Problem statement: Each line from the one with "Rose Quartz mala" through the end of the records below should be transcribed exactly, and each picture should be skipped.

Entries provided:
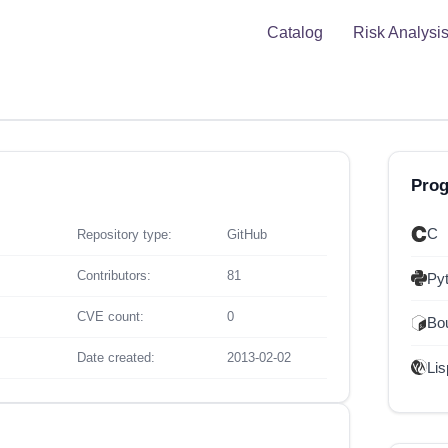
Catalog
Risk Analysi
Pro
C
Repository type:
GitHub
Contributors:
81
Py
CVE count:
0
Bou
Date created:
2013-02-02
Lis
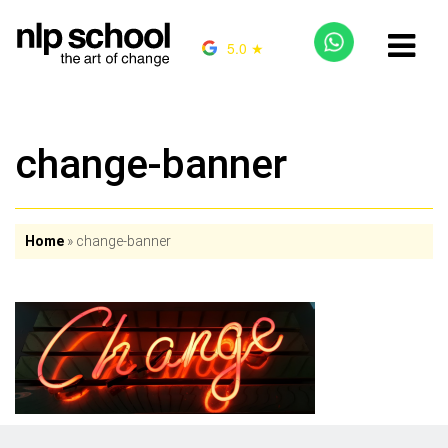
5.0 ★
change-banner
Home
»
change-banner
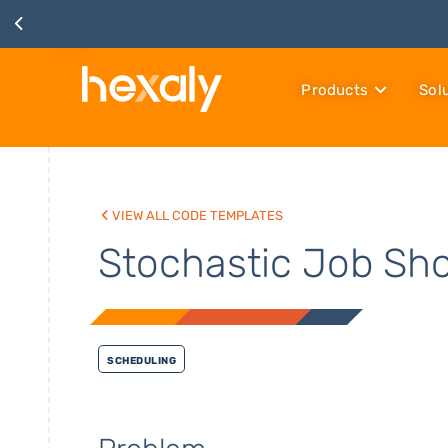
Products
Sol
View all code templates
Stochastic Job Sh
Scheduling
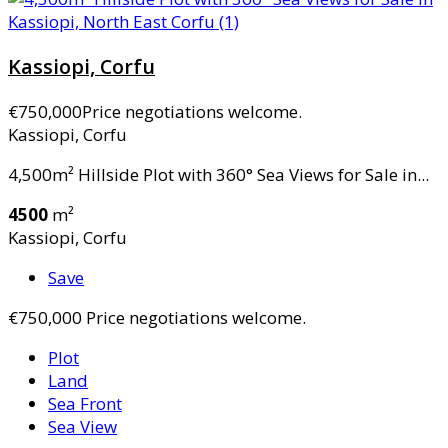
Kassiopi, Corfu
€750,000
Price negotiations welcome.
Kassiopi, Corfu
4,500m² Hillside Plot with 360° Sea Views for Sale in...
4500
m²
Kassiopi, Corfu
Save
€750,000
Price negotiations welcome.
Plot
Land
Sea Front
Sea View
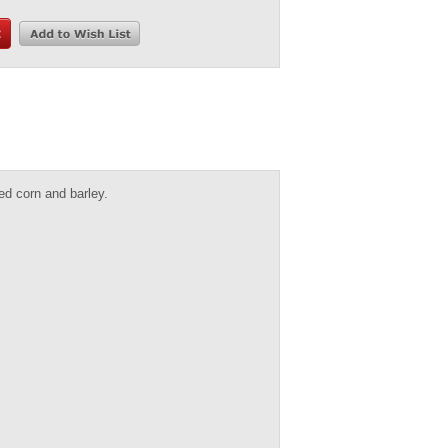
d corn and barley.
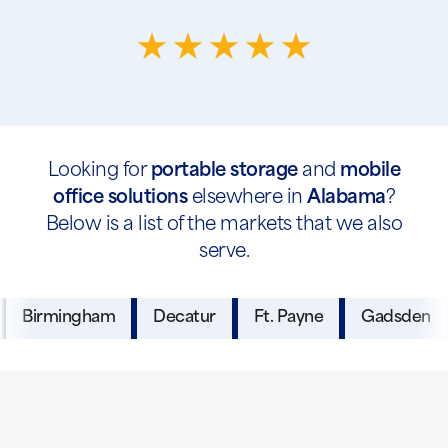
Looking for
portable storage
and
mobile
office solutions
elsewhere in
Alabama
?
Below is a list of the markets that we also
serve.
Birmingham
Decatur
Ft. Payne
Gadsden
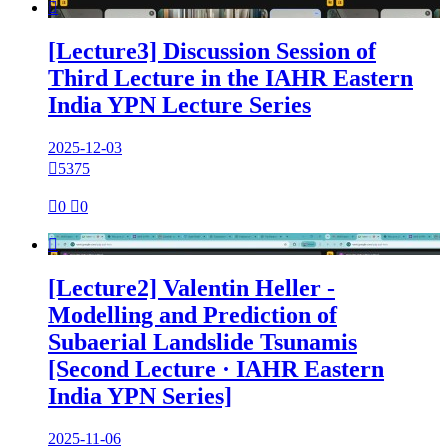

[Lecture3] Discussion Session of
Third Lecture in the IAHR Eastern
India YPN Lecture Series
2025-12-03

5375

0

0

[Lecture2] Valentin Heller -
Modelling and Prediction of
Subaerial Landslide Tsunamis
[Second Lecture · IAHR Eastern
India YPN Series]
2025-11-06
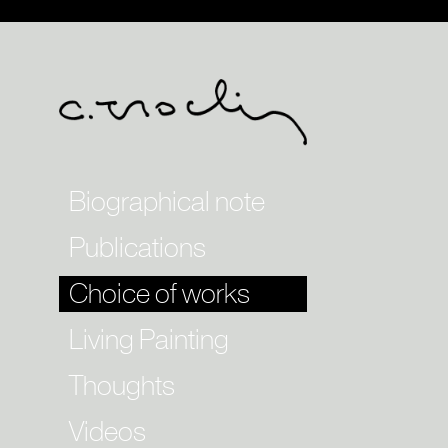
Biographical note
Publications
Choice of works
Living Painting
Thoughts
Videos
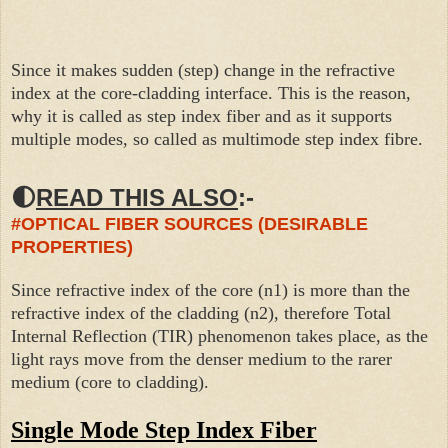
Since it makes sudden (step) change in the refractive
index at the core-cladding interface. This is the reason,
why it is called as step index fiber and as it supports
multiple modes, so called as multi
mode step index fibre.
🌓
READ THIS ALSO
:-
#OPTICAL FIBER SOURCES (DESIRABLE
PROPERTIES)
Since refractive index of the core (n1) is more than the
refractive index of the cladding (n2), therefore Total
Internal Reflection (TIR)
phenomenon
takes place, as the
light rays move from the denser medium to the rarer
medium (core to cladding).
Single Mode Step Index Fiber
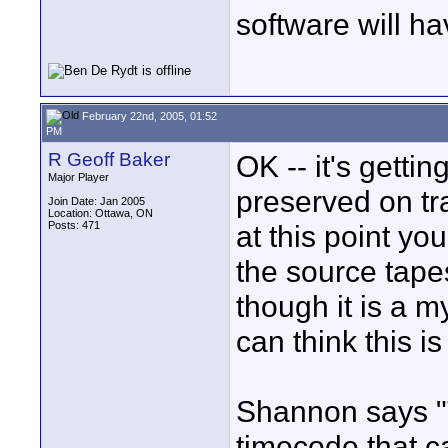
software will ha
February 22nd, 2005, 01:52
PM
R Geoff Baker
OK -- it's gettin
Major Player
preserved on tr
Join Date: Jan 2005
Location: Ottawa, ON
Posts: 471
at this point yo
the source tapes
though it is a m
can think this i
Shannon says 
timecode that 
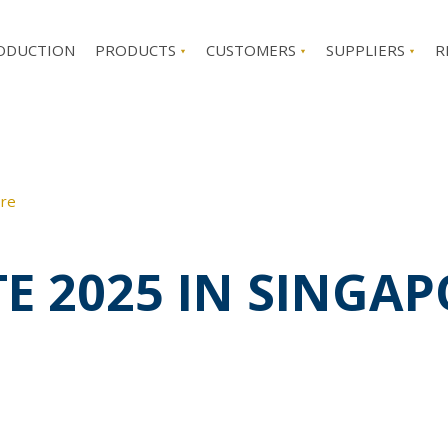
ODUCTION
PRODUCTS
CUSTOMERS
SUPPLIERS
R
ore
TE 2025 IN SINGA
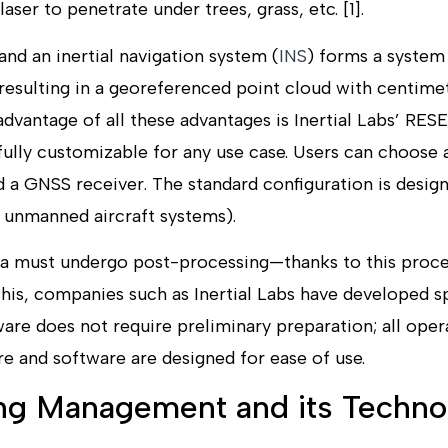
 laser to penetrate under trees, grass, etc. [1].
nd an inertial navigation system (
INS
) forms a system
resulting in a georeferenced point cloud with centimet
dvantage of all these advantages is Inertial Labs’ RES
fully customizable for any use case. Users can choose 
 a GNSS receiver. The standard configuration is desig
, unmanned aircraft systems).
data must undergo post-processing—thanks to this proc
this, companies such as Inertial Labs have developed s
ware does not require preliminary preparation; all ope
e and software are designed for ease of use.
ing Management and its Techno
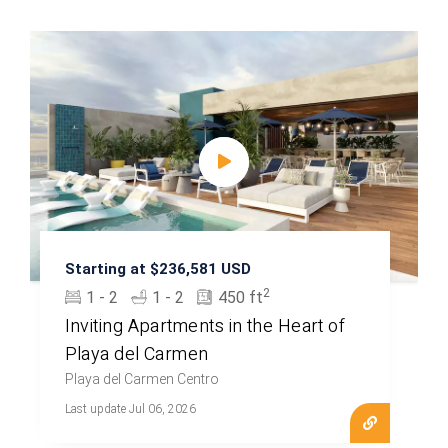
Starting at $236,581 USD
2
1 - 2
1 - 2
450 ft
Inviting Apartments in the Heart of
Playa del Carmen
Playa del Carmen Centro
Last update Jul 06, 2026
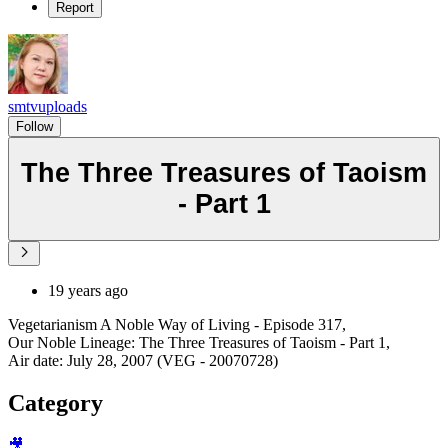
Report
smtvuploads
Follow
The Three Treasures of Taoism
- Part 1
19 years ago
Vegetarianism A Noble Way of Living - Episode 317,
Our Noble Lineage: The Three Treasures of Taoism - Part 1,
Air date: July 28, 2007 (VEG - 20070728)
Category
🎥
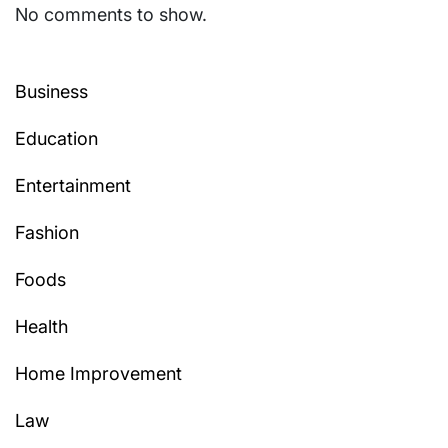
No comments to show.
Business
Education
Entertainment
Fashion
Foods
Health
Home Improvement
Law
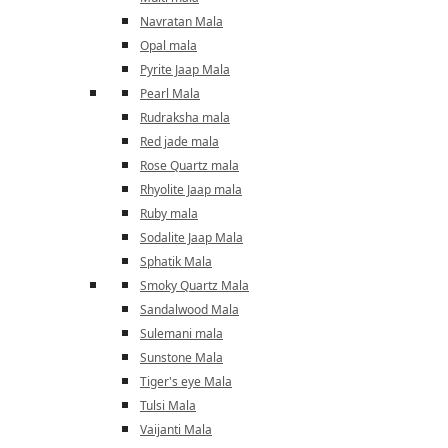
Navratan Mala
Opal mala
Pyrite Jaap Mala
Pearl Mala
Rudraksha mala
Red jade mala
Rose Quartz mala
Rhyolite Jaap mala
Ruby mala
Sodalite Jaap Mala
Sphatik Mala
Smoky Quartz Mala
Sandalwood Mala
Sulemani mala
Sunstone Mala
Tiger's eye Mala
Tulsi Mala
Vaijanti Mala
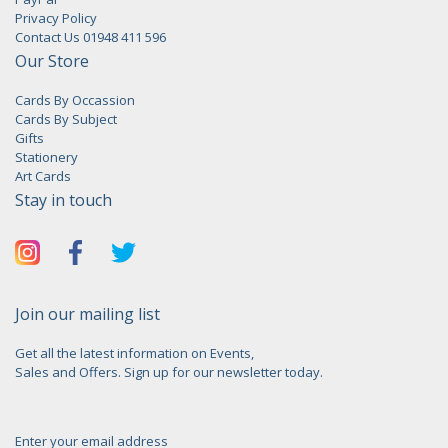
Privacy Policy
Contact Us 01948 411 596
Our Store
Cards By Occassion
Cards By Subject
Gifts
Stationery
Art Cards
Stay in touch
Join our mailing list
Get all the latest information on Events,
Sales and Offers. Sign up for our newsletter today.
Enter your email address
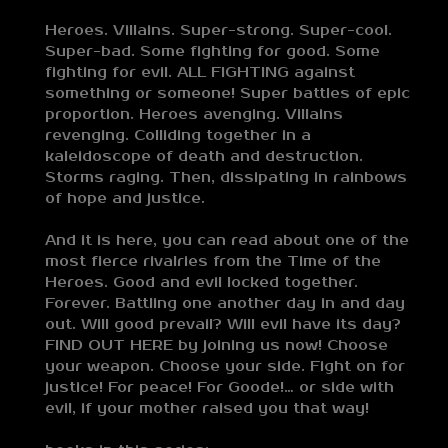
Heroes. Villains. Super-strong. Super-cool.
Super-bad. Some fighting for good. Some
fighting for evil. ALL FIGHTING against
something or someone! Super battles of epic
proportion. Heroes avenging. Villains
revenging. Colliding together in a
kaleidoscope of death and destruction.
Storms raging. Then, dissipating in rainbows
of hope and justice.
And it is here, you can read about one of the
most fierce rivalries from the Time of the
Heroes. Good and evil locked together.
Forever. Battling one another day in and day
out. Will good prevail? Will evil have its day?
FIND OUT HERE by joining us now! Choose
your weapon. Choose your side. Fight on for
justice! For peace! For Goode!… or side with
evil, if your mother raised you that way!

Your solution:
Rose Quartz mala
Rhyolite Jaap mala
Ruby mala
Sodalite Jaap Mala
Sphatik Mala
Smoky Quartz Mala
Sandalwood Mala
Sulemani mala
Sunstone Mala
Tiger's eye Mala
Tulsi Mala
Vaijanti Mala
Privacy Policy
Contact Us 01948 411 596
Our Store
Cards By Occassion
Cards By Subject
Gifts
Stationery
Art Cards
Stay in touch
Join our mailing list
Get all the latest information on Events,
Sales and Offers. Sign up for our newsletter today.
Enter your email address
Heroes. Villains. Super-strong. Super-cool.
Super-bad. Some fighting for good. Some
fighting for evil. ALL FIGHTING against
something or someone! Super battles of epic
proportion. Heroes avenging. Villains
revenging. Colliding together in a
kaleidoscope of death and destruction.
Storms raging. Then, dissipating in rainbows
of hope and justice.
And it is here, you can read about one of the
most fierce rivalries from the Time of the
Heroes. Good and evil locked together.
Forever. Battling one another day in and day
out. Will good prevail? Will evil have its day?
FIND OUT HERE by joining us now! Choose
your weapon. Choose your side. Fight on for
justice! For peace! For Goode!… or side with
evil, if your mother raised you that way!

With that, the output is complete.